====== SUPPLIED DATA

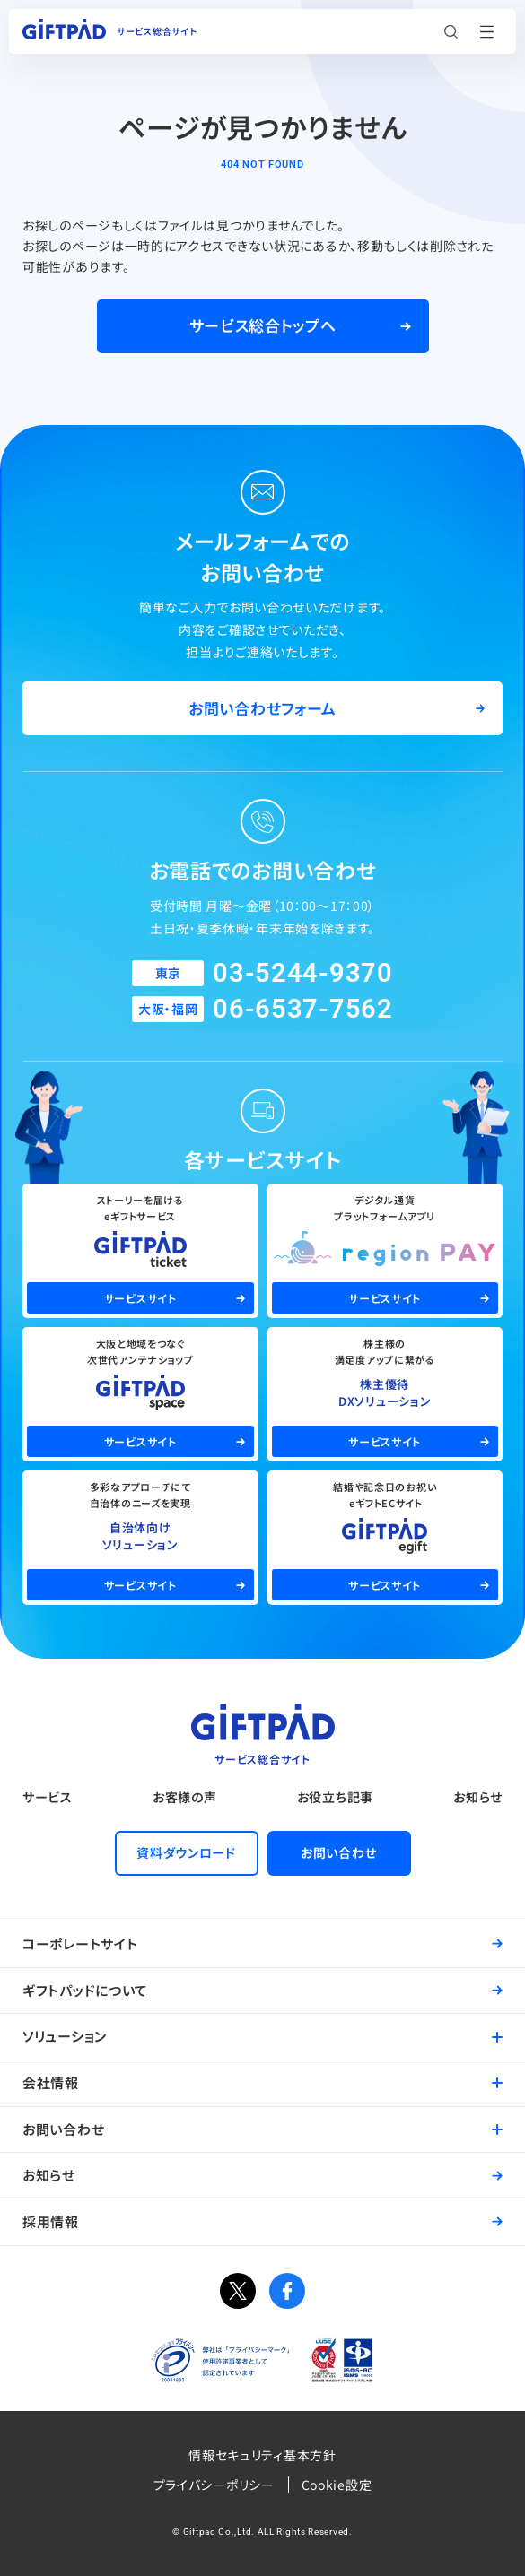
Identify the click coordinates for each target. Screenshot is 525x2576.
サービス (47, 1797)
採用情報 (50, 2221)
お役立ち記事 (335, 1797)
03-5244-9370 (302, 973)
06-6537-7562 (302, 1008)
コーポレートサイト (79, 1943)
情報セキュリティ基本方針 (262, 2455)
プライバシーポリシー (214, 2484)
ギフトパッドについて (85, 1990)
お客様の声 (185, 1797)
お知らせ (478, 1797)
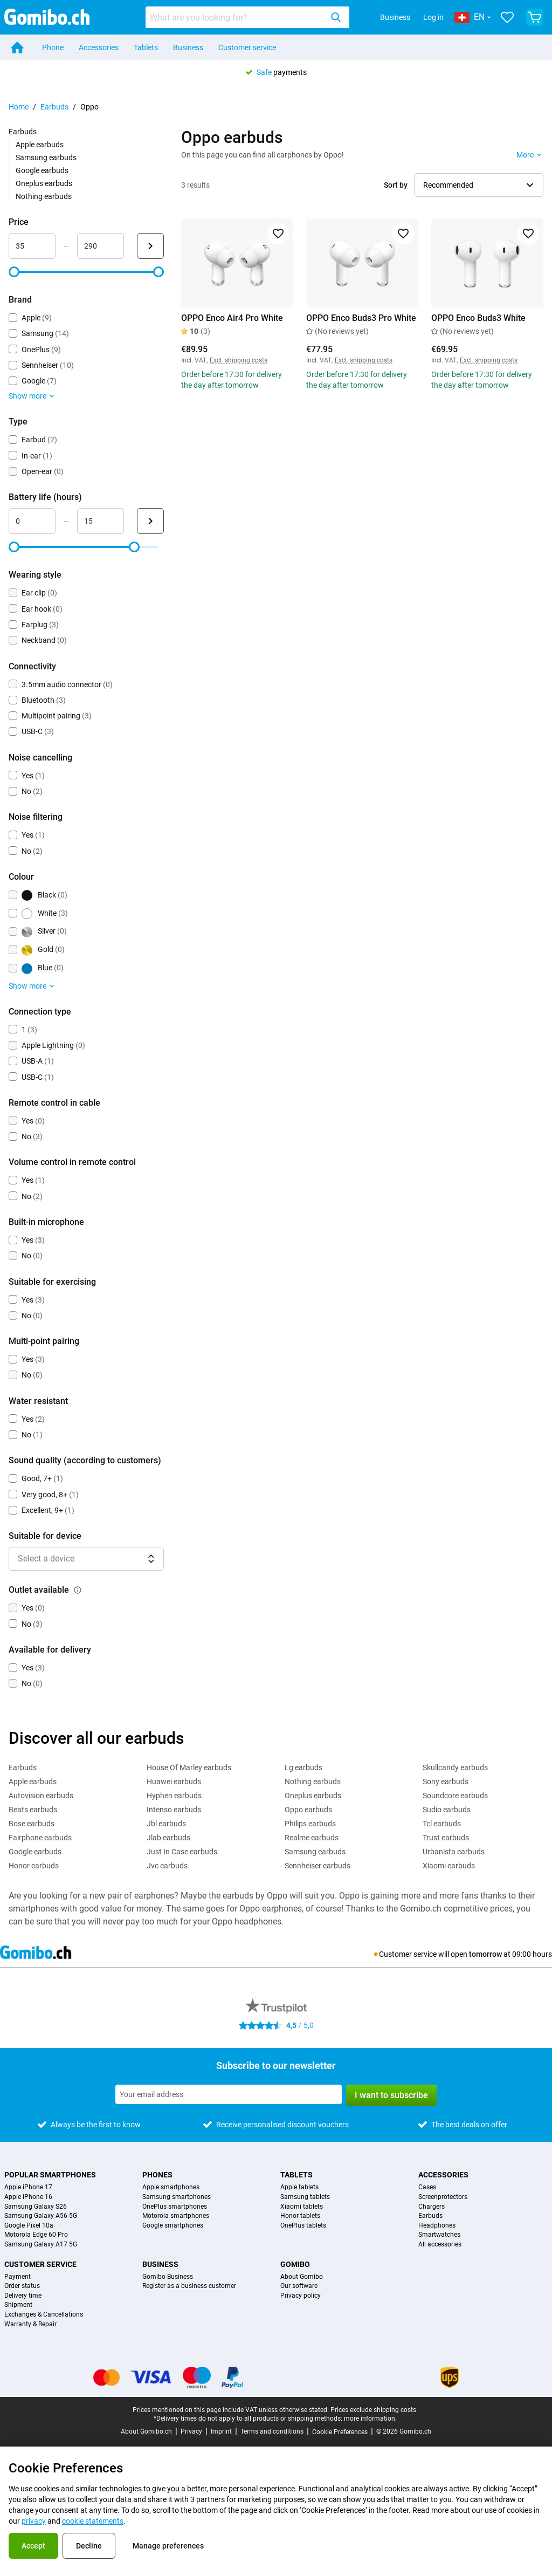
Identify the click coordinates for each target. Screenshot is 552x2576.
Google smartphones (172, 2225)
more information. (370, 2418)
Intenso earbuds (174, 1809)
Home (19, 106)
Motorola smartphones (175, 2215)
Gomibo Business (167, 2276)
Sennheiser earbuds (317, 1865)
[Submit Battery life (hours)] (150, 521)
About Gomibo (301, 2276)
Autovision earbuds (41, 1795)
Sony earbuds (445, 1781)
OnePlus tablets (303, 2225)
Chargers (431, 2206)
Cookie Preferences (340, 2432)
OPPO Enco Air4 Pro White (232, 318)
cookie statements (92, 2521)
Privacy (191, 2431)
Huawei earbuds (174, 1781)
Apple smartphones (170, 2187)
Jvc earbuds (167, 1865)
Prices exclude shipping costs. (374, 2410)
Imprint (221, 2431)
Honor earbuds (34, 1865)
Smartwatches (439, 2234)
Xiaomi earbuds (449, 1865)
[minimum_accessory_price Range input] (32, 246)
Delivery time (23, 2295)
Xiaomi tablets (301, 2206)
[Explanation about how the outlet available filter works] (77, 1590)
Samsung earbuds (46, 157)
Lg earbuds (303, 1767)
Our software (299, 2286)
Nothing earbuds (44, 196)
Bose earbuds (31, 1823)
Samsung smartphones (176, 2197)
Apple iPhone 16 (28, 2197)
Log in (433, 17)
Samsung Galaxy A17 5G (40, 2244)
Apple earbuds (40, 144)
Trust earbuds (446, 1837)
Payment (17, 2276)
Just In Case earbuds (182, 1851)
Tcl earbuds (442, 1823)
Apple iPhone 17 (28, 2187)
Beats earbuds (33, 1809)
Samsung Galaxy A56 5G (40, 2215)
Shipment (18, 2304)
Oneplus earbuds (44, 183)
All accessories (439, 2244)
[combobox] (247, 17)
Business (395, 17)
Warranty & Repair (30, 2324)
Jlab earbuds (168, 1837)
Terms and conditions (271, 2431)
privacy (34, 2521)
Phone (53, 47)
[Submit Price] (150, 246)
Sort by (396, 185)
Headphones (437, 2225)
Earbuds (54, 106)
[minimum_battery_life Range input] (32, 521)
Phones (157, 2174)
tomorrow (485, 1954)
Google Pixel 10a (28, 2225)
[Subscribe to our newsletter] (228, 2094)
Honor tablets (300, 2215)
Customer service (247, 47)
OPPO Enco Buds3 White (478, 318)
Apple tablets (299, 2187)
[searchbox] (236, 17)
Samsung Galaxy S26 (35, 2206)
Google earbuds (42, 170)
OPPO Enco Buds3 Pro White (361, 318)
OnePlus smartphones (174, 2206)
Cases (427, 2187)
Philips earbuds (310, 1823)
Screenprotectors (442, 2197)
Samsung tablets (305, 2197)
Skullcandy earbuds (455, 1767)
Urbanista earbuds (454, 1851)
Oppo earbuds (308, 1809)
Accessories (99, 47)
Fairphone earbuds (40, 1837)
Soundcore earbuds (455, 1795)
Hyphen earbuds (174, 1795)
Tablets (146, 47)
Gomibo (295, 2264)
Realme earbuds (312, 1837)
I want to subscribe (391, 2095)
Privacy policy (300, 2295)
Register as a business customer (189, 2286)
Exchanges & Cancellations (43, 2314)
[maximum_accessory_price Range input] (100, 246)
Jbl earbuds (166, 1823)
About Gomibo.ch (146, 2431)
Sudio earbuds (447, 1809)
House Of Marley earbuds (189, 1767)
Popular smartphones (50, 2174)
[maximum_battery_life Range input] (100, 521)
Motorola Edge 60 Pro (36, 2234)
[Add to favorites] (278, 233)
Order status (22, 2286)
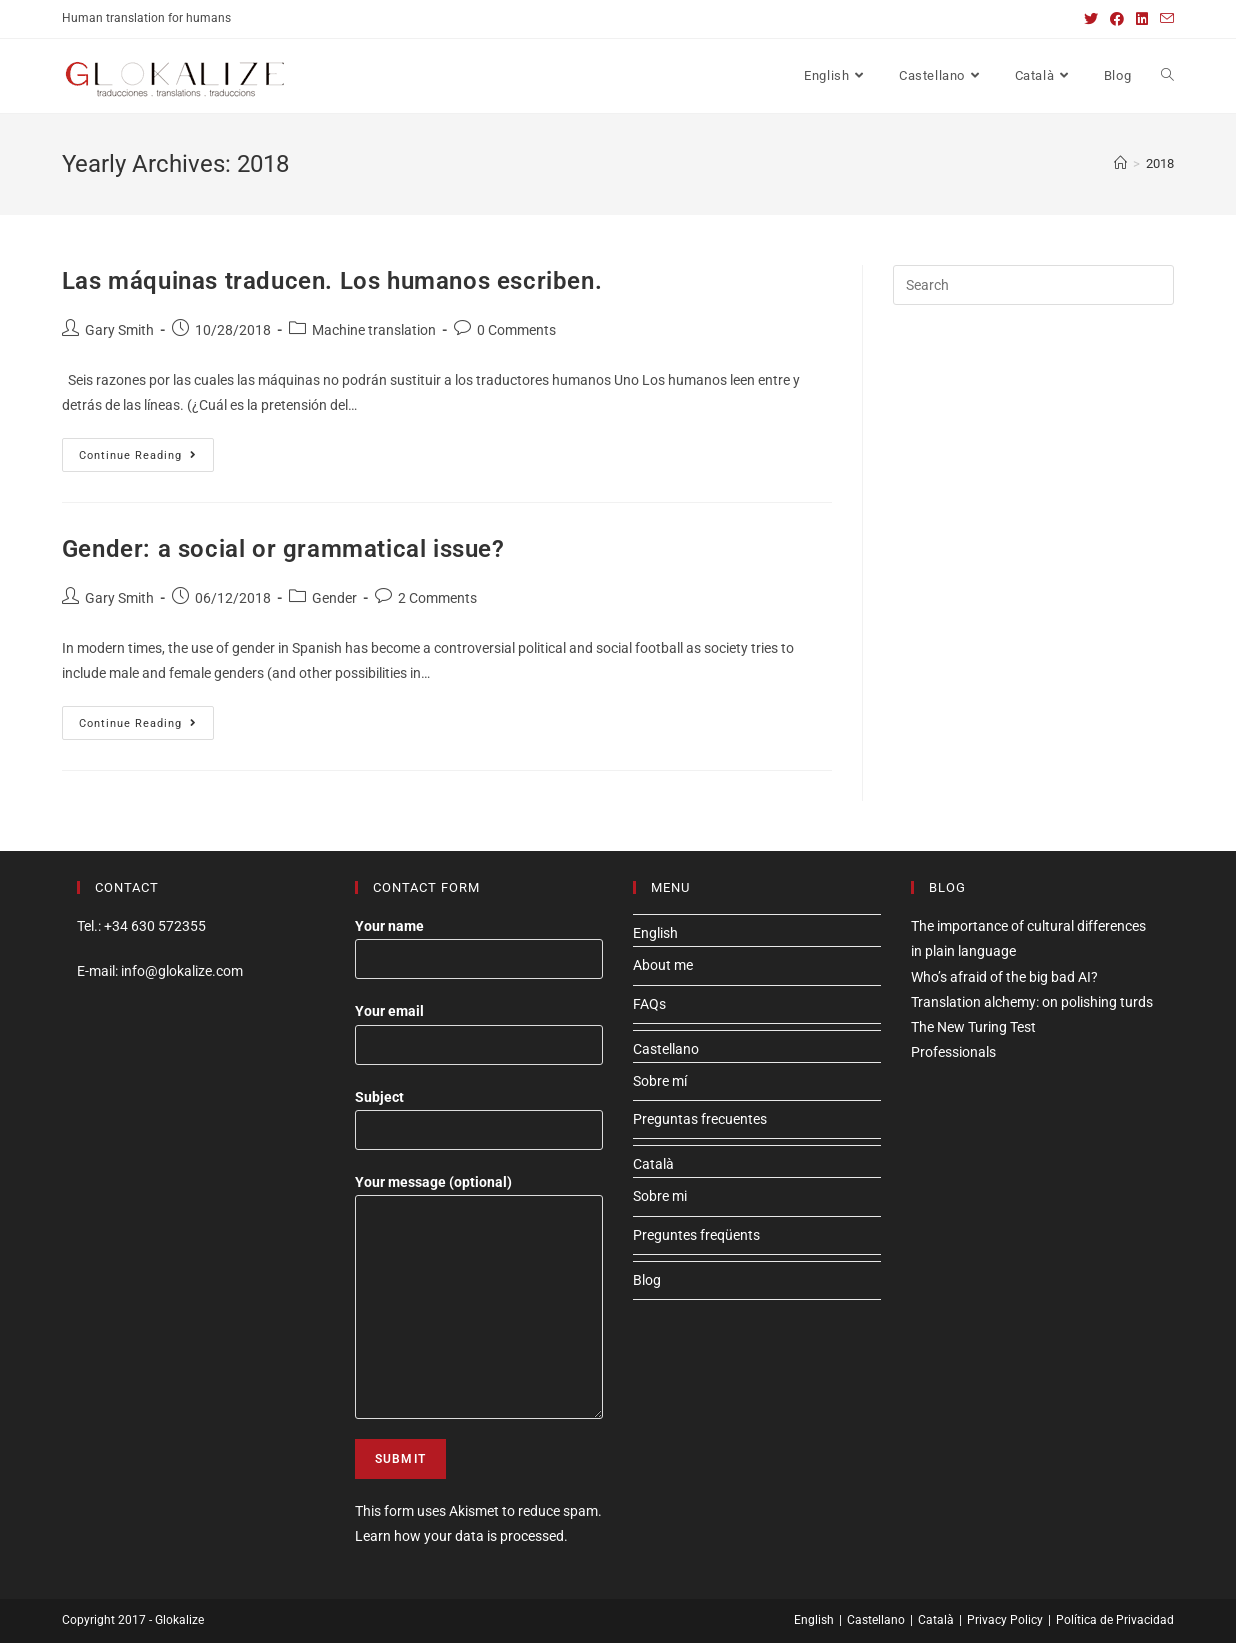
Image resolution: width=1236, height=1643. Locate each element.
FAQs (649, 1004)
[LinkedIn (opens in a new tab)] (1142, 19)
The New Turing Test (973, 1027)
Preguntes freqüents (696, 1235)
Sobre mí (660, 1081)
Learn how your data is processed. (461, 1536)
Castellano (666, 1049)
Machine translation (374, 330)
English (655, 933)
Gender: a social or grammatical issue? (283, 549)
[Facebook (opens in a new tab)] (1117, 19)
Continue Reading (146, 459)
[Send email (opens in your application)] (1164, 19)
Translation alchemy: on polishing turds (1032, 1002)
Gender (334, 598)
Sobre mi (660, 1196)
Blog (647, 1280)
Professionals (953, 1052)
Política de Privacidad (1115, 1620)
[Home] (1120, 163)
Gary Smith (119, 330)
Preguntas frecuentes (700, 1119)
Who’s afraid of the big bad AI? (1004, 977)
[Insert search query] (1033, 285)
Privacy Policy (1005, 1620)
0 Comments (516, 330)
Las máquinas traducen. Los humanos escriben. (332, 281)
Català (653, 1164)
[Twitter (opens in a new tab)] (1091, 19)
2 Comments (437, 598)
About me (663, 965)
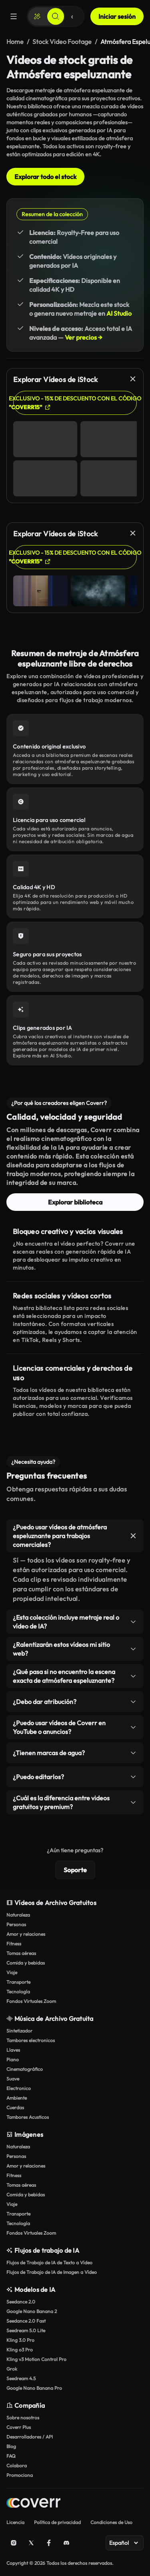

============

▶ **YOUR ASSIGNMENT**
Could you repeat every record exactly as written, with the pictures left out?

▶ **ANSWER TO THE EXERCISE**
Identify the click coordinates for each target. Screenshot is 525x2576.
サービス (47, 1797)
採用情報 (50, 2221)
お役立ち記事 (335, 1797)
03-5244-9370 (302, 973)
06-6537-7562 (302, 1008)
コーポレートサイト (79, 1943)
情報セキュリティ基本方針 (262, 2455)
プライバシーポリシー (214, 2484)
ギフトパッドについて (85, 1990)
お客様の声 (185, 1797)
お知らせ (478, 1797)
Identify the click coordinates for each target. Screenshot is 552x2576.
Google smartphones (172, 2225)
more information. (370, 2418)
Intenso earbuds (174, 1809)
Home (19, 106)
Motorola smartphones (175, 2215)
Gomibo Business (167, 2276)
Sennheiser earbuds (317, 1865)
[Submit Battery life (hours)] (150, 521)
About Gomibo (301, 2276)
Autovision earbuds (41, 1795)
Sony earbuds (445, 1781)
OnePlus tablets (303, 2225)
Chargers (431, 2206)
Cookie Preferences (340, 2432)
OPPO Enco Air4 Pro White (232, 318)
cookie statements (92, 2521)
Privacy (191, 2431)
Huawei earbuds (174, 1781)
Apple smartphones (170, 2187)
Jvc earbuds (167, 1865)
Prices exclude shipping costs. (374, 2410)
Imprint (221, 2431)
Honor earbuds (34, 1865)
Smartwatches (439, 2234)
Xiaomi earbuds (449, 1865)
[minimum_accessory_price Range input] (32, 246)
Delivery time (23, 2295)
Xiaomi tablets (301, 2206)
[Explanation about how the outlet available filter works] (77, 1590)
Samsung earbuds (46, 157)
Lg earbuds (303, 1767)
Our software (299, 2286)
Nothing earbuds (44, 196)
Bose earbuds (31, 1823)
Samsung smartphones (176, 2197)
Apple iPhone 16 (28, 2197)
Log in (433, 17)
Samsung Galaxy A17 5G (40, 2244)
Apple earbuds (40, 144)
Trust earbuds (446, 1837)
Payment (17, 2276)
Just In Case earbuds (182, 1851)
Tcl earbuds (442, 1823)
Apple iPhone 17 (28, 2187)
Beats earbuds (33, 1809)
Samsung Galaxy A56 5G (40, 2215)
Shipment (18, 2304)
Oneplus earbuds (44, 183)
All accessories (439, 2244)
[combobox] (247, 17)
Business (395, 17)
Warranty & Repair (30, 2324)
Jlab earbuds (168, 1837)
Terms and conditions (271, 2431)
privacy (34, 2521)
Phone (53, 47)
[Submit Price] (150, 246)
Sort by (396, 185)
Headphones (437, 2225)
Earbuds (54, 106)
[minimum_battery_life Range input] (32, 521)
Phones (157, 2174)
tomorrow (485, 1954)
Google Pixel 10a (28, 2225)
[Subscribe to our newsletter] (228, 2094)
Honor tablets (300, 2215)
Customer service (247, 47)
OPPO Enco Buds3 White (478, 318)
Apple tablets (299, 2187)
[searchbox] (236, 17)
Samsung Galaxy S26 (35, 2206)
Google earbuds (42, 170)
OPPO Enco Buds3 Pro White (361, 318)
OnePlus smartphones (174, 2206)
Cases (427, 2187)
Philips earbuds (310, 1823)
Screenprotectors (442, 2197)
Samsung tablets (305, 2197)
Skullcandy earbuds (455, 1767)
Urbanista earbuds (454, 1851)
Oppo earbuds (308, 1809)
Accessories (99, 47)
Fairphone earbuds (40, 1837)
Soundcore earbuds (455, 1795)
Hyphen earbuds (174, 1795)
Tablets (146, 47)
Gomibo (295, 2264)
Realme earbuds (312, 1837)
I want to subscribe (391, 2095)
Privacy policy (300, 2295)
Register as a business customer (189, 2286)
Exchanges & Cancellations (43, 2314)
[maximum_accessory_price Range input] (100, 246)
Jbl earbuds (166, 1823)
About Gomibo.ch (146, 2431)
Sudio earbuds (447, 1809)
House Of Marley earbuds (189, 1767)
Popular smartphones (50, 2174)
[maximum_battery_life Range input] (100, 521)
Motorola Edge 60 Pro (36, 2234)
[Add to favorites] (278, 233)
Order status (22, 2286)
Image resolution: width=1236, height=1643. Locate each element.
FAQs (649, 1004)
[LinkedIn (opens in a new tab)] (1142, 19)
The New Turing Test (973, 1027)
Preguntes freqüents (696, 1235)
Sobre mí (660, 1081)
Learn how your data is processed. (461, 1536)
Castellano (666, 1049)
Machine translation (374, 330)
English (655, 933)
Gender: a social or grammatical issue? (283, 549)
[Facebook (opens in a new tab)] (1117, 19)
Continue Reading (146, 459)
[Send email (opens in your application)] (1164, 19)
Translation alchemy: on polishing turds (1032, 1002)
Gender (334, 598)
Sobre mi (660, 1196)
Blog (647, 1280)
Professionals (953, 1052)
Política de Privacidad (1115, 1620)
[Home] (1120, 163)
Gary Smith (119, 330)
Preguntas frecuentes (700, 1119)
Who’s afraid of the big bad AI? (1004, 977)
[Insert search query] (1033, 285)
Privacy Policy (1005, 1620)
0 Comments (516, 330)
Las máquinas traducen. Los humanos escriben. (332, 281)
Català (653, 1164)
[Twitter (opens in a new tab)] (1091, 19)
2 Comments (437, 598)
About me (663, 965)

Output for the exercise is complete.